Kaşıntıya tipik deri lezyonu olmadan pek çok iç hastalığı eşlik edebilmektedir. Bu nedenle uzun süren kaşıntıları ciddiye almak gerekir. Özellikle kaşıntının yaygın ve kronik olması, ileri yaş ve anormal fiziki bulgular altta yatan sistemik hastalık açısından risk faktörleridir.
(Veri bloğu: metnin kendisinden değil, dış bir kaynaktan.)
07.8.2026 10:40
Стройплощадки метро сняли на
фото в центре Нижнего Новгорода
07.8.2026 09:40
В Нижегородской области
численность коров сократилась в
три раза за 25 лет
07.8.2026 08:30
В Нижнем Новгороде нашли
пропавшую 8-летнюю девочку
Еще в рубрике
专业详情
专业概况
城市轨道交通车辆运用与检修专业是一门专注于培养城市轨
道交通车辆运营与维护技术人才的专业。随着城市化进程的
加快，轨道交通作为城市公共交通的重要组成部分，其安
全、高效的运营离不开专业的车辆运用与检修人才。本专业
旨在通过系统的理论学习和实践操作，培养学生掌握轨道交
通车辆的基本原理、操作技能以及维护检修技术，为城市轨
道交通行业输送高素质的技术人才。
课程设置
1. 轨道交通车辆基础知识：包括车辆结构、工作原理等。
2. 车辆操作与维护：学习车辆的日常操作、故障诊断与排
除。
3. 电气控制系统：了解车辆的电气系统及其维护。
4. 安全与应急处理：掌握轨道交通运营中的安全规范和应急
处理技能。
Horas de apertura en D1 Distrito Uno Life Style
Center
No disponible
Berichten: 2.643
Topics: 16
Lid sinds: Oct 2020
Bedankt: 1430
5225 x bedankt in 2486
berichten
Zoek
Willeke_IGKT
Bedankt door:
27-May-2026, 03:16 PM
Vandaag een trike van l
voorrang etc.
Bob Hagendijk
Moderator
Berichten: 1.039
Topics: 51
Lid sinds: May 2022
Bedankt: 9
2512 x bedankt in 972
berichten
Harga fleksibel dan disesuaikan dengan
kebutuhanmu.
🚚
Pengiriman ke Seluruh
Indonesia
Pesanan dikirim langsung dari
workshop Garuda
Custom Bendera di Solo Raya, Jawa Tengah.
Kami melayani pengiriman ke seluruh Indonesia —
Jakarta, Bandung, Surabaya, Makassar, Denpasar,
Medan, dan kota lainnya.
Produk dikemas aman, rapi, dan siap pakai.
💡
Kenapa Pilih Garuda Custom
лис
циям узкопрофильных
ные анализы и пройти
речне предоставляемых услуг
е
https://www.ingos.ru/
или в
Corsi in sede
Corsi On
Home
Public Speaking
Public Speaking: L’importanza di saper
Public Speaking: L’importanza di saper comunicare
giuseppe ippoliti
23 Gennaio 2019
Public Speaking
Kaşıntının sistemik nedenleri içinde kronik böbrek yetmezliği, diyabet, karaciğer ve tiroit hastalıkları, demir eksikliği anemisi, parazit enfeksiyonları, Hodgkin lenfoma gibi malignensiler ve ilaç alerjileri yer almaktadır.
Geçmeyen kaşıntıya karşı ne yapılmalıdır?
Altta yatan bir deri hastalığı olmayan kronik kaşıntılı hastalarda tanı konulması, dikkatli bir tıbbi öykü ve fizik muayeneye dayanır. Kişinin hayat kalitesini önemli ölçüde düşüren kaşıntının altında yatan sebebin bulunması ve vakit kaybetmeden tedavi edilmesi gerekir. Kaşıntılı hastalarda altta yatan başka bir hastalık var mı yok mu değerlendirebilmek için daha ileri tetkik amacıyla hastaların deri biyopsisi, kan testleri ve görüntüleme tetkikleri yapılabilir. Kaşıntının nedeni öğrenilmeden her kaşıntıda aynı ilaç kullanılmamalıdır. Kaşıntı tedavisinde altta yatan hastalığa göre hedefe yönelik tedaviler uygulanmalıdır. Basit yöntemlerle iyileşmeyen uzun süreli kaşıntılarda mutlaka dermatoloji uzmanına başvurmak gerekir.